Ultrafast single-photon interference with a dipole qubit in a nanocavity
Athul S. Rema, Adrián E. Rubio López, Felipe Herrera
Published: 2025/9/3
Abstract
The stationary spectrum of individual dipole emitters in plasmonic nanocavities has been studied for a range of cavity geometries and dipole configurations. Less is known about the coherent dynamics of single photon creation in the nanocavity near field by an excited dipole. We address this gap by developing a Lorentzian kernel approximation that solves the time-dependent Schr\"odinger equation that describes the coupled dipole-photon dynamics in the single-excitation manifold. Our approach encodes the broadband nature of the nanocavity field through a non-Markovian memory kernel, derived from macroscopic QED theory. For a two-level dipole near a metallic nanosphere, we show that the single photon probability density in frequency space evolves in strong coupling from an initially localized source at the qubit frequency into a Rabi doublet over a timescale governed by the kernel spectrum. This dynamical crossover is accompanied by the formation of single-photon interference patterns in frequency and time, propagating coherently over a timescale limited by the shape of kernel spectrum to $\sim 100-150$ fs, which is accessible to ultrafast spectroscopy.

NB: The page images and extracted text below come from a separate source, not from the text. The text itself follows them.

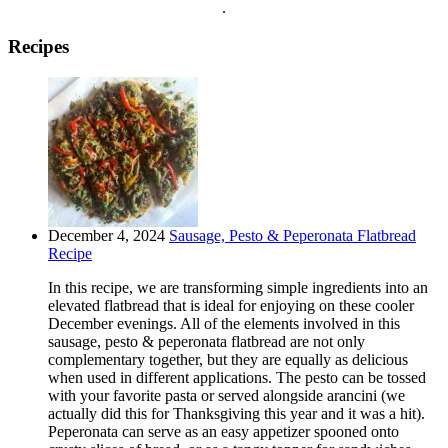
.
Recipes
December 4, 2024
Sausage, Pesto & Peperonata Flatbread
Recipe
In this recipe, we are transforming simple ingredients into an
elevated flatbread that is ideal for enjoying on these cooler
December evenings. All of the elements involved in this
sausage, pesto & peperonata flatbread are not only
complementary together, but they are equally as delicious
when used in different applications. The pesto can be tossed
with your favorite pasta or served alongside arancini (we
actually did this for Thanksgiving this year and it was a hit).
Peperonata can serve as an easy appetizer spooned onto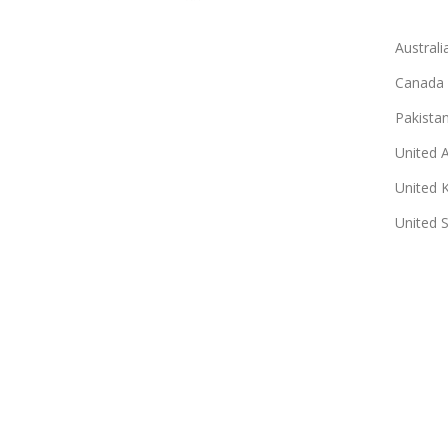
Australi
Canada
Pakista
United 
United 
United 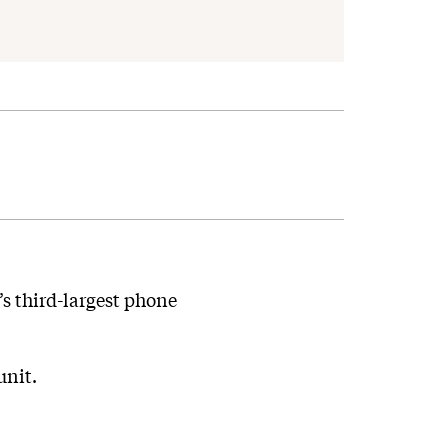
’s third-largest phone
unit.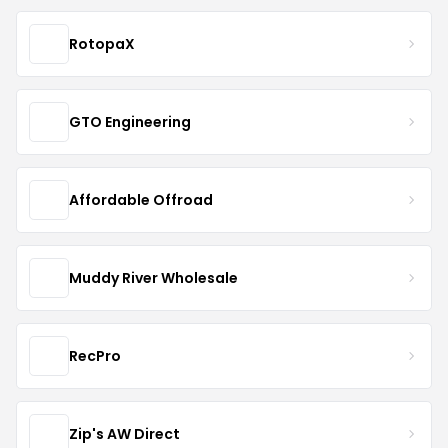
RotopaX
GTO Engineering
Affordable Offroad
Muddy River Wholesale
RecPro
Zip's AW Direct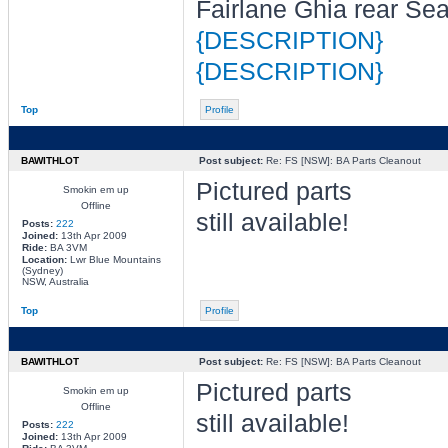
Fairlane Ghia rear Se
{DESCRIPTION}
{DESCRIPTION}
Top
Profile
BAWITHLOT
Post subject:
Re: FS [NSW]: BA Parts Cleanout
Pictured parts
Smokin em up
Offline
still available!
Posts:
222
Joined:
13th Apr 2009
Ride:
BA 3VM
Location:
Lwr Blue Mountains
(Sydney)
NSW, Australia
Top
Profile
BAWITHLOT
Post subject:
Re: FS [NSW]: BA Parts Cleanout
Pictured parts
Smokin em up
Offline
still available!
Posts:
222
Joined:
13th Apr 2009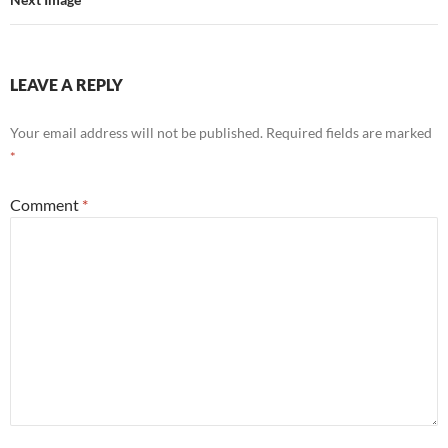
LEAVE A REPLY
Your email address will not be published.
Required fields are marked
*
Comment
*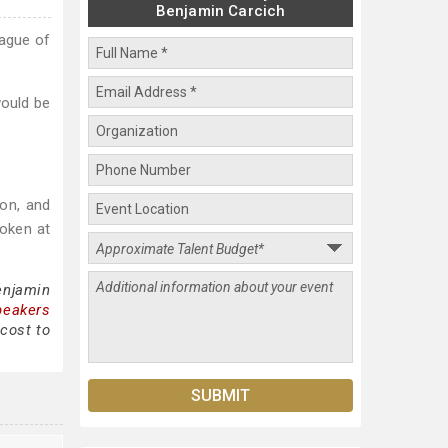
Benjamin Carcich
eague of
would be
ion, and
oken at
enjamin
peakers
cost to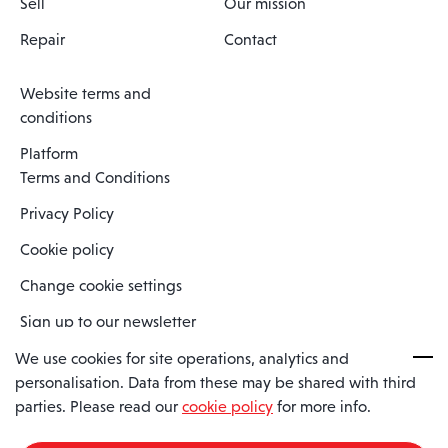
Sell
Our mission
Repair
Contact
Website terms and
conditions
Platform
Terms and Conditions
Privacy Policy
Cookie policy
Change cookie settings
Sign up to our newsletter
We use cookies for site operations, analytics and
personalisation. Data from these may be shared with third
Spaero is a trading name of Spaero Limited | Registered In England
parties. Please read our
cookie policy
for more info.
and Wales | Company Number 15482090
Registered Company Address: Sopwith Crescent, Wickford, Essex,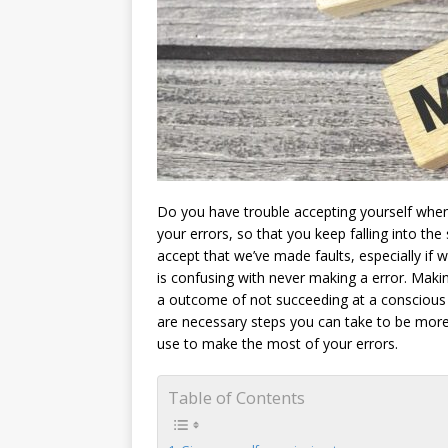
Do you have trouble accepting yourself when
your errors, so that you keep falling into the
accept that we’ve made faults, especially if
is confusing with never making a error. Making
a outcome of not succeeding at a conscious e
are necessary steps you can take to be more
use to make the most of your errors.
Table of Contents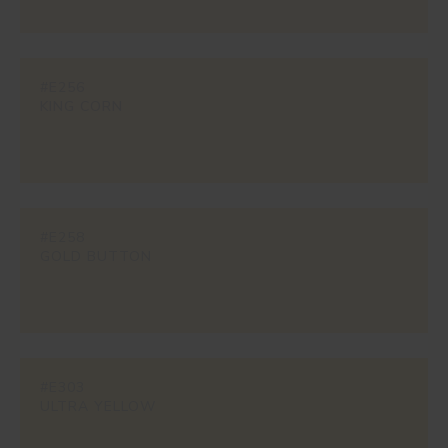
#E256
KING CORN
#E258
GOLD BUTTON
#E303
ULTRA YELLOW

We also show that the stationary spectrum of the coupled system can be manipulated by driving the nanocavity field using coherent pulses with variable spectral bandwidth. Using single-photon pulses narrower than the kernel spectrum, the Rabi splitting in a system that supports strong coupling can be effectively removed. The applicability of our results to other dipole-nanocavity configurations is discussed and a general strong coupling criterion for nanocavities is formulated.